:: WORK REQUIRED ::
Give the records again word for word. Leave every picture out.
------------
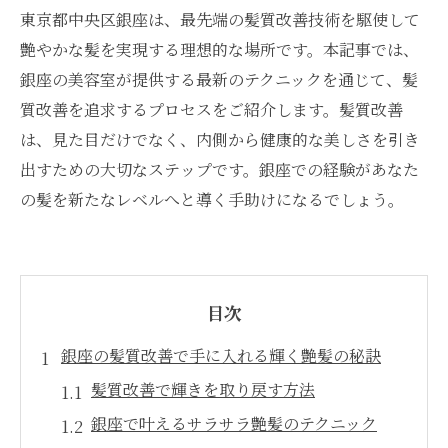
東京都中央区銀座は、最先端の髪質改善技術を駆使して
艶やかな髪を実現する理想的な場所です。本記事では、
銀座の美容室が提供する最新のテクニックを通じて、髪
質改善を追求するプロセスをご紹介します。髪質改善
は、見た目だけでなく、内側から健康的な美しさを引き
出すための大切なステップです。銀座での経験があなた
の髪を新たなレベルへと導く手助けになるでしょう。
目次
銀座の髪質改善で手に入れる輝く艶髪の秘訣
髪質改善で輝きを取り戻す方法
銀座で叶えるサラサラ艶髪のテクニック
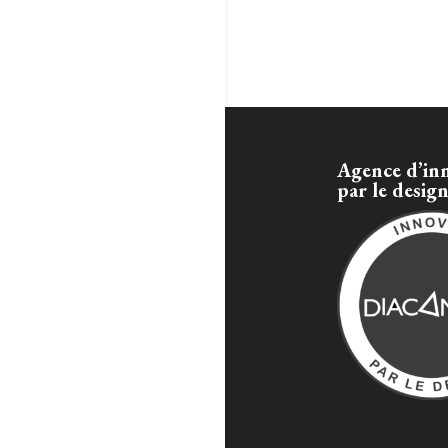
Agence d’in
par le desig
------------
:: RESPONSE ::
東京都中央区銀座は、最先端の髪質改善技術を駆使して
艶やかな髪を実現する理想的な場所です。本記事では、
銀座の美容室が提供する最新のテクニックを通じて、髪
質改善を追求するプロセスをご紹介します。髪質改善
は、見た目だけでなく、内側から健康的な美しさを引き
出すための大切なステップです。銀座での経験があなた
の髪を新たなレベルへと導く手助けになるでしょう。
目次
銀座の髪質改善で手に入れる輝く艶髪の秘訣
髪質改善で輝きを取り戻す方法
銀座で叶えるサラサラ艶髪のテクニック
Agence d’in
par le desig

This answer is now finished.